→ WORK TASK
Every line containing the string "cookies" is to be copied from the records.

Collected data:
--------------------------------------------------

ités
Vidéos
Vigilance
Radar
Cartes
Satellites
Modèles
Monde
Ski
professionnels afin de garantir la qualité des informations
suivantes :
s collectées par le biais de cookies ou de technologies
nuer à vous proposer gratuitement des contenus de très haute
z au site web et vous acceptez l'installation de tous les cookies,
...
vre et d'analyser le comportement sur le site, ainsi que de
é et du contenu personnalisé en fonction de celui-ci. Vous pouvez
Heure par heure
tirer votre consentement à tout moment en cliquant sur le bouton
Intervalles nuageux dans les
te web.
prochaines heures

--------------------------------------------------

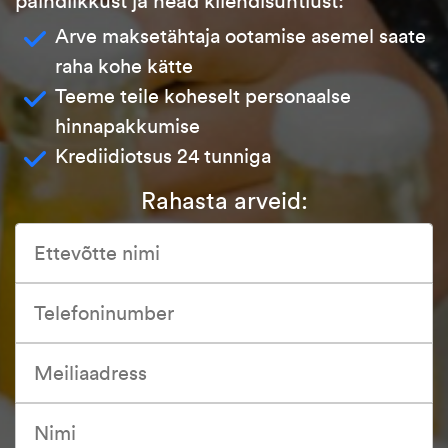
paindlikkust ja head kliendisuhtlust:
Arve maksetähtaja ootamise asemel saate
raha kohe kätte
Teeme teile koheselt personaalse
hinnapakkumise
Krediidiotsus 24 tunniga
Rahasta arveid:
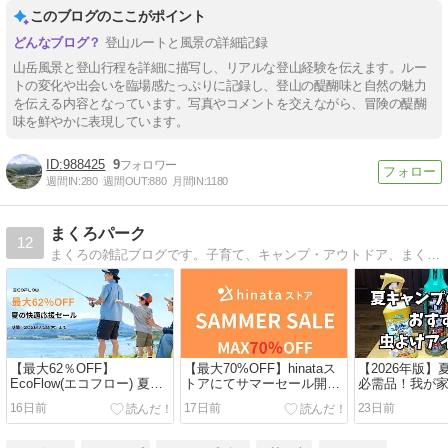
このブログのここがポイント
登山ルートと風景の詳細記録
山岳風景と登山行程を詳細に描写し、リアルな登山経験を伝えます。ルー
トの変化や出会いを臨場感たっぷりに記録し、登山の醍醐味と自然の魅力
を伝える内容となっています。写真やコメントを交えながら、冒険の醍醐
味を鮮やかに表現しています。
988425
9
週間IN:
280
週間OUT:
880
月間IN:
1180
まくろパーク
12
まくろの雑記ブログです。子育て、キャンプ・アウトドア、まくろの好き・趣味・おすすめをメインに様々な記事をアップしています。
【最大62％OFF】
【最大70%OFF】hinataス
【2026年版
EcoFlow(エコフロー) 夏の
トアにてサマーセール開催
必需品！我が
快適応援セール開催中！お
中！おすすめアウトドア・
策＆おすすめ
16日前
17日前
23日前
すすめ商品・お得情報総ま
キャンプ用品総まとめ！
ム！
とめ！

--------------------------------------------------

→ WRITTEN SOLUTION
s collectées par le biais de cookies ou de technologies
z au site web et vous acceptez l'installation de tous les cookies,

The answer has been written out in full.